I think this is valid, or at least, not prohibited by the mmap()
interface specification, but it's not explicitly documented, and it
might be a little surprising. Given that ext3 users have been seeing
this behavior for years and years, it's probably fine, so I'm
proposing that we change this; but we might want to make a note of it
in the man page.

Regards,

- Ted

Attachments:

(No filename) (2.44 kB)
mmap-test.c (2.08 kB)
Download all attachments

2014-05-21 15:06:31

by Cyril Hrubis

[permalink] [raw]

Subject: Re: OpenPosix test case mmap_11-4 fails in ext4 filesystem

Hi!
> This is a valid bug report which applies to upstream ext4. It also
> applies to tmpfs, by the way.
>
> It would be good to get this test case (thank you very much for
> writing it!) imported into xfstests, since the lack of this test is
> why we didn't notice the bug when we added the fs/ext4/page_io.c code
> paths.

It has been in LTP for ages. Maybe it's a time developers should start
to use LTP :) (We managed to fix most of the problems that are credible
for the bad LTP reputation...)

> BTW, there is one interesting thing about that changed when we moved
> to page based I/O (years and years ago). The requirement in mmap is
> as Xiaoguang stated:
>
> A file is mapped in multiples of the page size. For a file
> that is not a multi??? ple of the page size, the remaining memory
> is zeroed when mapped, and writes to that region are not
> written out to the file. The effect of changing the size of
> the underlying file of a mapping on the pages that correspond
> to added or removed regions of the file is unspecified.
>
> Previously in Linux 2.2 (or was it 2.0; my memory is a bit fuzzy about
> when we unified the buffer and page caches), when we copied the data
> from the page cache to the buffer cache, we stopped at EOF. This
> implies that if the program modified the portion of the page mapped
> beyond EOF, it would remain modified until the page was released and
> the page was dropped from the page cache.
>
> Now, when we call writepage() --- assuming the file system wasn't
> buggy --- the bytes after EOF will get cleared. If the user doesn't
> call msync(), when this happens is unpredictable to the userspace
> program, since it happens when writeback daemons decide to write back
> the data.

This is exacly what we concluded when we were fixing the testacase (I
talked about this I think with Jan Kara and Michal Hocko). And the
result was to add the msync() to the testcase.
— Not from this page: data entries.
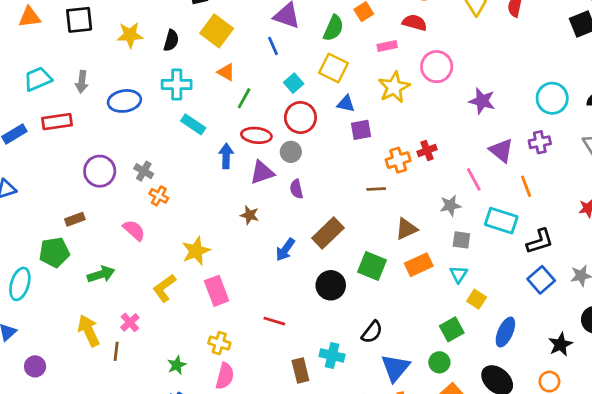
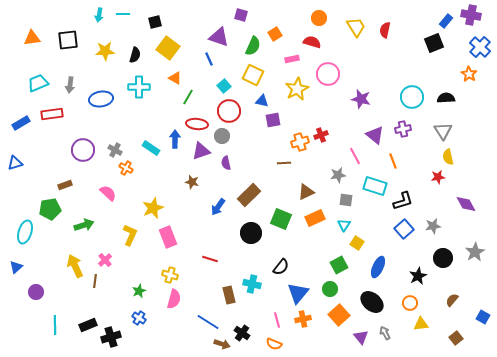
cyan rectangle: (193, 124) -> (151, 148), moved
yellow L-shape: (164, 288) -> (130, 235), turned 150

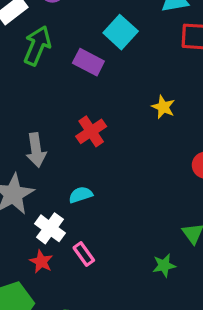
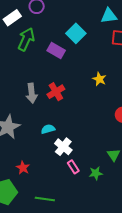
gray arrow: (36, 150) -> (32, 93), moved
white cross: (50, 228) -> (63, 147), moved
pink rectangle: (84, 254) -> (73, 167), moved

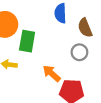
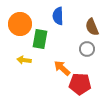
blue semicircle: (61, 13) -> (58, 16), moved

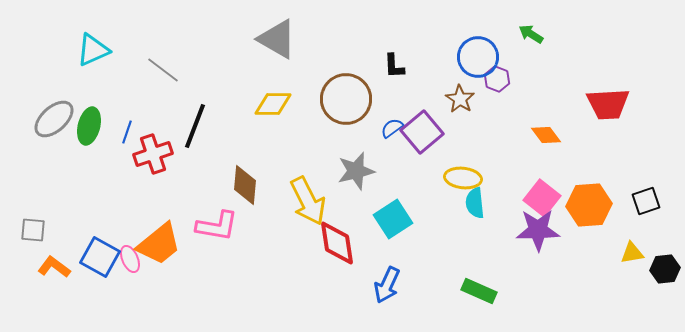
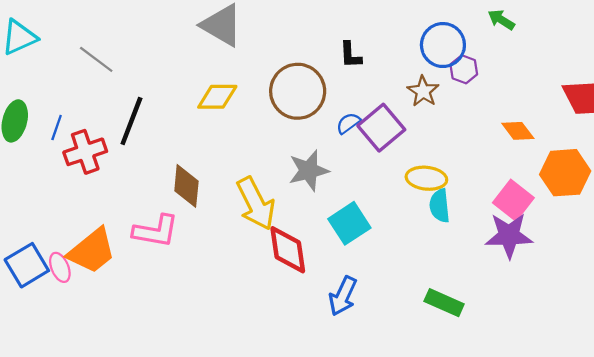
orange hexagon: (589, 205) -> (565, 173), moved
blue square: (100, 257) -> (27, 265), turned 30

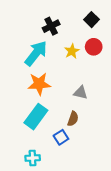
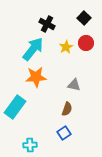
black cross: (51, 26) -> (47, 24), turned -35
cyan rectangle: (36, 117) -> (15, 107), moved
blue square: (61, 137) -> (64, 133), moved

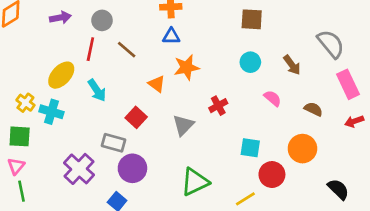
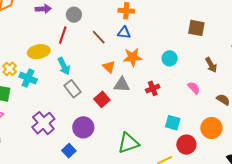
brown square: (252, 19) -> (196, 28), moved
brown line: (127, 50) -> (99, 37), moved
cyan circle: (250, 62) -> (170, 58), moved
yellow ellipse: (61, 75) -> (39, 52), turned 30
red square: (136, 117) -> (102, 99), moved
gray triangle: (183, 125) -> (122, 85), moved, turned 42
gray rectangle: (114, 143) -> (73, 89), moved, turned 30

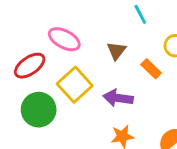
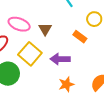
brown triangle: (116, 51) -> (45, 29), moved

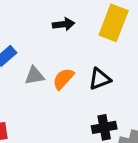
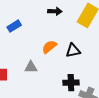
gray triangle: (35, 76) -> (31, 67), moved

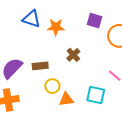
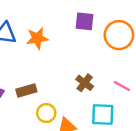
brown cross: (73, 55) -> (85, 83), moved

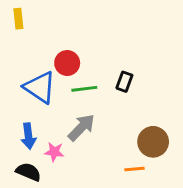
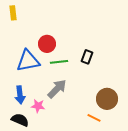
blue triangle: (40, 87) -> (28, 61), turned -45
orange line: (134, 169) -> (94, 118), turned 32

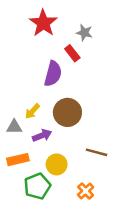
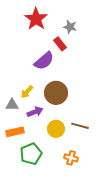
purple semicircle: (53, 74) -> (44, 61), turned 35
yellow circle: (57, 164) -> (56, 129), moved
orange cross: (86, 191) -> (71, 158), turned -32

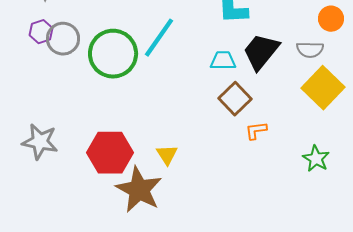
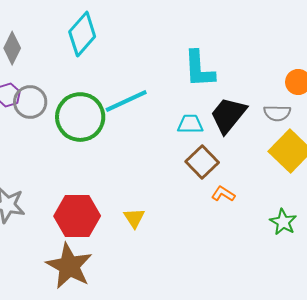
cyan line: (159, 38) -> (126, 101), turned 30
orange L-shape: (256, 131) -> (223, 194), turned 40
brown star: (139, 190) -> (69, 266), moved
We also agreed that
fixing this for tmpfs is not worth the effort although when interpreting
POSIX strictly it should work with shm memory as well.

--
Cyril Hrubis
[email protected]

2014-05-21 15:18:32

by Lukas Czerner

[permalink] [raw]

Subject: Re: OpenPosix test case mmap_11-4 fails in ext4 filesystem

On Wed, 21 May 2014, Theodore Ts'o wrote:

> Date: Wed, 21 May 2014 10:12:03 -0400
> From: Theodore Ts'o <[email protected]>
> To: Lukáš Czerner <[email protected]>
> Cc: Xiaoguang Wang <[email protected]>, [email protected],
> [email protected]
> Subject: Re: OpenPosix test case mmap_11-4 fails in ext4 filesystem
>
> On Wed, May 21, 2014 at 02:55:12PM +0200, Lukáš Czerner wrote:
> > >
> > > Recently I met the mmap_11-4 fails when running LTP in RHEL7.0RC. Attached is a
> > > test program to reproduce this problem, which is written by Cyril. Uncommenting the
> > > msync() makes the test succeed in old linux distribution, such as RHEL6.5GA, but
> > > fails in RHEL7.0RC.
> >
> > please contact you Red Hat support to triage the issue within Red
> > Hat.
>
> This is a valid bug report which applies to upstream ext4. It also
> applies to tmpfs, by the way.

I am not disputing it, but since he seems to be using RHEL I am
asking for the triage with Red Hat support.

Thanks!
-Lukas

2014-05-21 18:58:39

by Theodore Ts'o

[permalink] [raw]

Subject: Re: OpenPosix test case mmap_11-4 fails in ext4 filesystem

On Wed, May 21, 2014 at 05:06:19PM +0200, [email protected] wrote:
> > It would be good to get this test case (thank you very much for
> > writing it!) imported into xfstests, since the lack of this test is
> > why we didn't notice the bug when we added the fs/ext4/page_io.c code
> > paths.
>
> It has been in LTP for ages. Maybe it's a time developers should start
> to use LTP :) (We managed to fix most of the problems that are credible
> for the bad LTP reputation...)

There is a pretty large amount of overlap between LTP and xfstests,
and xfstests are what most of the file system developers are using,
and we have developed a lot of automated test automation which means
running xfstests is very easy and convenient. For example:

https://git.kernel.org/cgit/fs/ext2/xfstests-bld.git/tree/README

The ability for me to build a kernel and then with a single command,
"kvm-xfstests smoke", do a quick verification in about 30 minutes, is
very convenient.

As I recall, ltp was integrated with autotest, and my experience with
autotest at multiple companies is if anything, worse than ltp's
reputation. (I considered ltp to be mostly harmless, albeit not
particularly useful, whereas I considered autotest to be activetly
harmful to engineer productivity.)

Anyway, it's already the case that most of the useful file-system
specific bits of LTP has been cherry picked into xfstests, and I
suspect it will be a lot easier to get a few additional LTP test cases
added into xfstests, than it will be to convince a large number of
file system developers that they should (a) try to figure out how to
integrate LTP into their test harnesses, and (b) how to avoid
duplicating tests which xfstests are already running.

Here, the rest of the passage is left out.